#### [PROBLEM DETAILS]
Please transcribe exactly, and only, the lines of the data below between the line holding "Leica (23, 1171)" and the line holding "Celestron Binoculars (60, 490)", inclusive.

#### [MATERIAL FOR THIS EXERCISE]
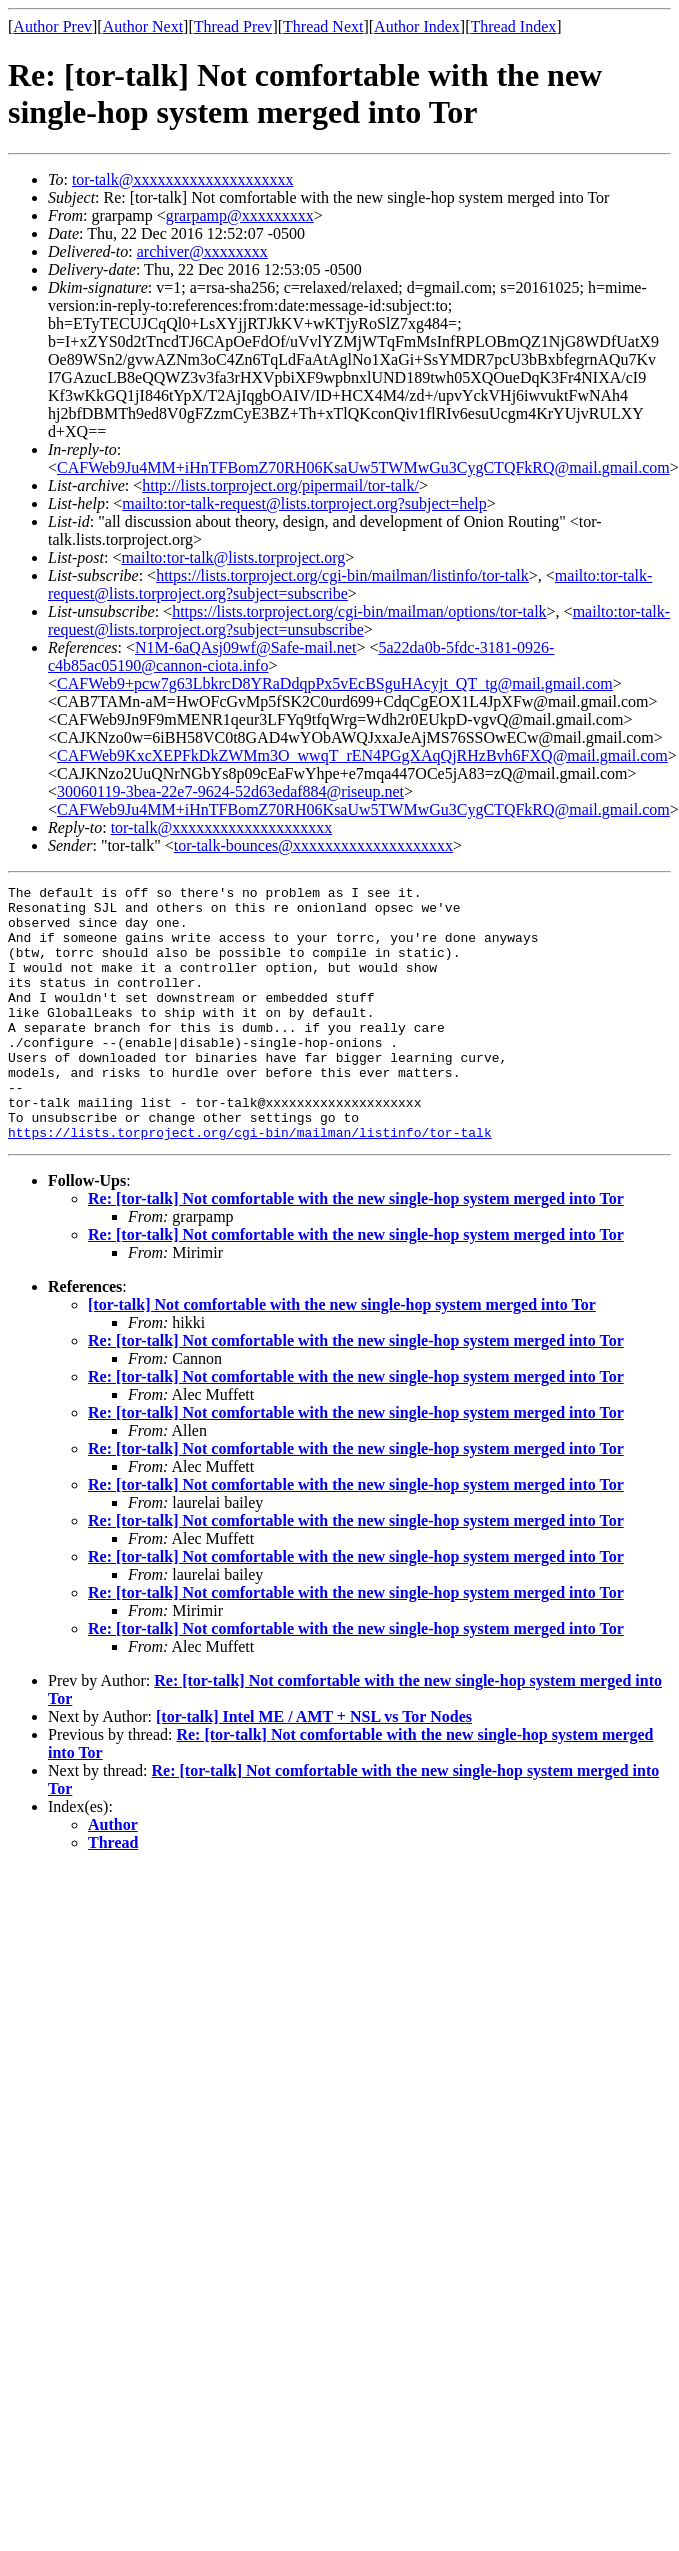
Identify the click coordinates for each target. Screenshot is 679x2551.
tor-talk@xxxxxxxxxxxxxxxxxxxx (183, 179)
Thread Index (514, 26)
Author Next (143, 26)
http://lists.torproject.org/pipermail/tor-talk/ (280, 485)
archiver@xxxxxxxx (202, 251)
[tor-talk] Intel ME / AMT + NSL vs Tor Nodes (314, 1767)
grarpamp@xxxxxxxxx (240, 215)
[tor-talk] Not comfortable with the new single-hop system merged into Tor (342, 1355)
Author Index (417, 26)
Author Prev (52, 26)
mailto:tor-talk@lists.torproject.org (233, 557)
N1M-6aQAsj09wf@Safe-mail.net (245, 647)
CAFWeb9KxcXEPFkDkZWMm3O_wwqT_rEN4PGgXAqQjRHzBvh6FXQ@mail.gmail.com (362, 755)
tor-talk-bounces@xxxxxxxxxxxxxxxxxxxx (313, 845)
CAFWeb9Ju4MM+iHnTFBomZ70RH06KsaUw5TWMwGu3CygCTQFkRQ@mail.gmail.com (363, 467)
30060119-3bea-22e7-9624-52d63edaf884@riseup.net (230, 791)
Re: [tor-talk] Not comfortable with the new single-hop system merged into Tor (356, 1249)
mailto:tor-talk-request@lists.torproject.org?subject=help (304, 503)
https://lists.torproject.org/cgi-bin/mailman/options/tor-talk (359, 611)
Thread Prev (233, 26)
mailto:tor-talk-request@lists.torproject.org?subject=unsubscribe (359, 620)
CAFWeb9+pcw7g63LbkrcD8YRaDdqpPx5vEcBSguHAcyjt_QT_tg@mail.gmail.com (335, 683)
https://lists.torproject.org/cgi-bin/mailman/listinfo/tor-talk (342, 575)
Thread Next (323, 26)
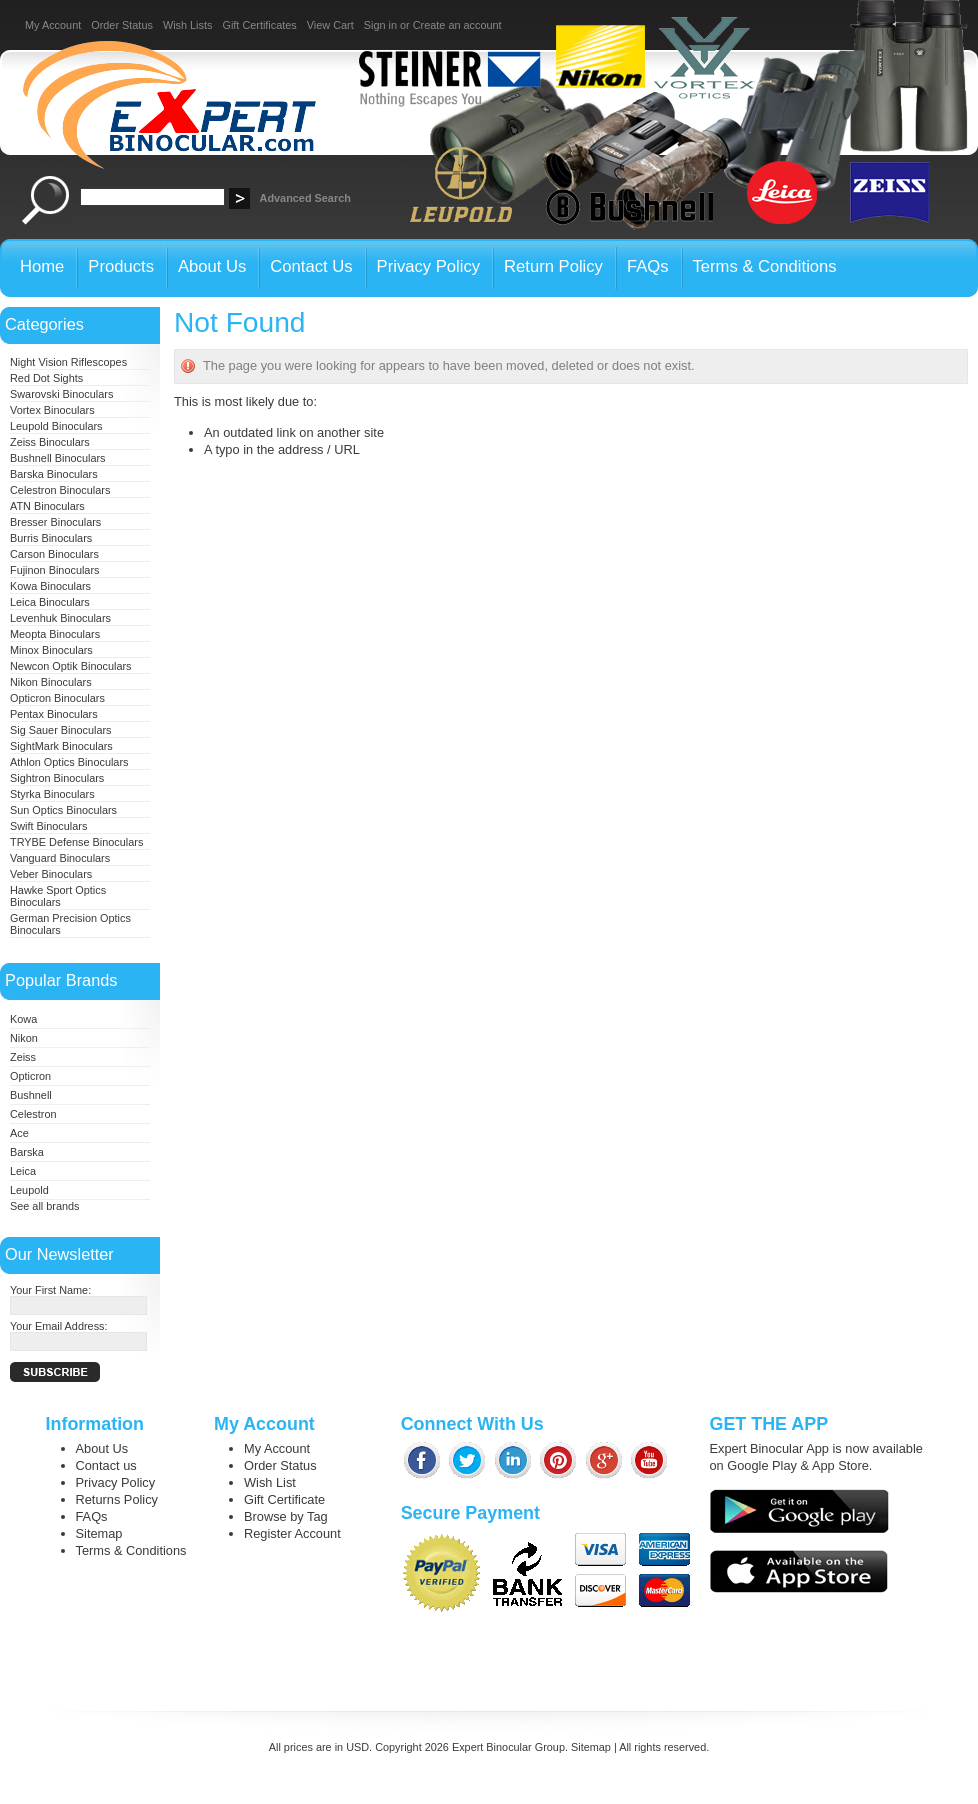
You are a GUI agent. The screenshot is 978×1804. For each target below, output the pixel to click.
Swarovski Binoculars (61, 394)
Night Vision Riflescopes (68, 362)
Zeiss (23, 1057)
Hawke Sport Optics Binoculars (58, 896)
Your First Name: (50, 1290)
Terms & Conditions (131, 1550)
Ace (19, 1133)
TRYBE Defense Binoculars (76, 842)
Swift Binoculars (48, 826)
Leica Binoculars (50, 602)
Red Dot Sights (46, 378)
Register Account (292, 1533)
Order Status (122, 25)
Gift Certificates (259, 25)
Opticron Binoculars (57, 698)
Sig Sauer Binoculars (61, 730)
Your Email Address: (59, 1326)
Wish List (270, 1482)
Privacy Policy (116, 1482)
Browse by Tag (286, 1516)
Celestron (33, 1114)
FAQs (92, 1516)
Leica (23, 1171)
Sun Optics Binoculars (63, 810)
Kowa (23, 1019)
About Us (102, 1448)
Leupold (29, 1190)
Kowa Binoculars (50, 586)
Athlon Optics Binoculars (69, 762)
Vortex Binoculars (52, 410)
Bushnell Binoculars (58, 458)
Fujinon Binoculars (54, 570)
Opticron (30, 1076)
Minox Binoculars (51, 650)
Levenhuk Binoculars (60, 618)
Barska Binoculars (54, 474)
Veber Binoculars (51, 874)
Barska (27, 1152)
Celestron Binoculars (60, 490)
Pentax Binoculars (54, 714)
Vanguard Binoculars (60, 858)
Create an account (457, 25)
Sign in (380, 25)
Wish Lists (188, 25)
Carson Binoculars (54, 554)
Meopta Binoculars (55, 634)
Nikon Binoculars (51, 682)
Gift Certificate (284, 1499)
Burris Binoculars (51, 538)
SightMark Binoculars (61, 746)
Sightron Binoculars (57, 778)
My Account (53, 25)
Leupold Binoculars (56, 426)
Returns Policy (117, 1499)
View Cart (330, 25)
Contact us (106, 1465)
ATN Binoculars (47, 506)
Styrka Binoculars (52, 794)
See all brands (45, 1206)
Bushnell (31, 1095)
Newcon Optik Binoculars (71, 666)
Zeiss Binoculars (50, 442)
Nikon (24, 1038)
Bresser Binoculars (55, 522)
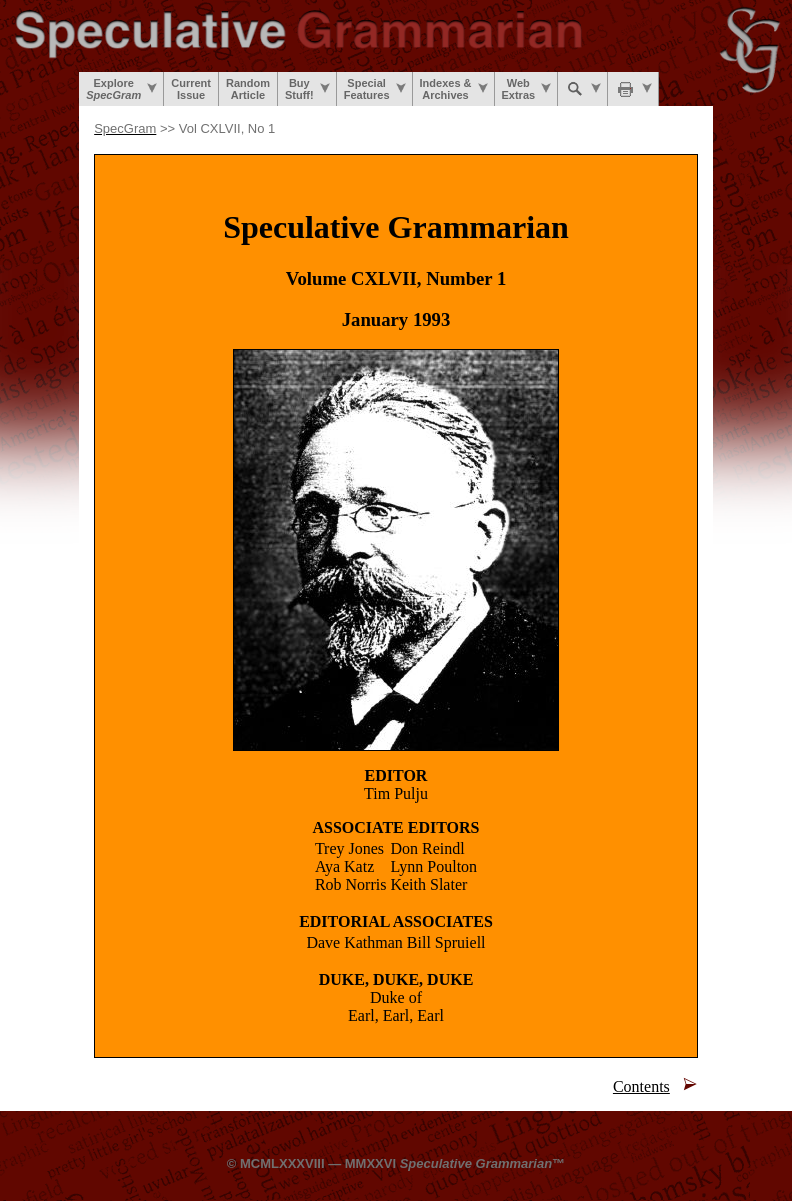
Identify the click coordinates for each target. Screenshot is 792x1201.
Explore (121, 89)
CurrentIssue (191, 89)
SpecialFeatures (375, 89)
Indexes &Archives (454, 89)
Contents (641, 1086)
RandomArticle (248, 89)
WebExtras (527, 89)
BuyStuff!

#### [ANSWER TO THIS TASK]
Leica (23, 1171)
Sun Optics Binoculars (63, 810)
Kowa (23, 1019)
About Us (102, 1448)
Leupold (29, 1190)
Kowa Binoculars (50, 586)
Athlon Optics Binoculars (69, 762)
Vortex Binoculars (52, 410)
Bushnell Binoculars (58, 458)
Fujinon Binoculars (54, 570)
Opticron (30, 1076)
Minox Binoculars (51, 650)
Levenhuk Binoculars (60, 618)
Barska Binoculars (54, 474)
Veber Binoculars (51, 874)
Barska (27, 1152)
Celestron Binoculars (60, 490)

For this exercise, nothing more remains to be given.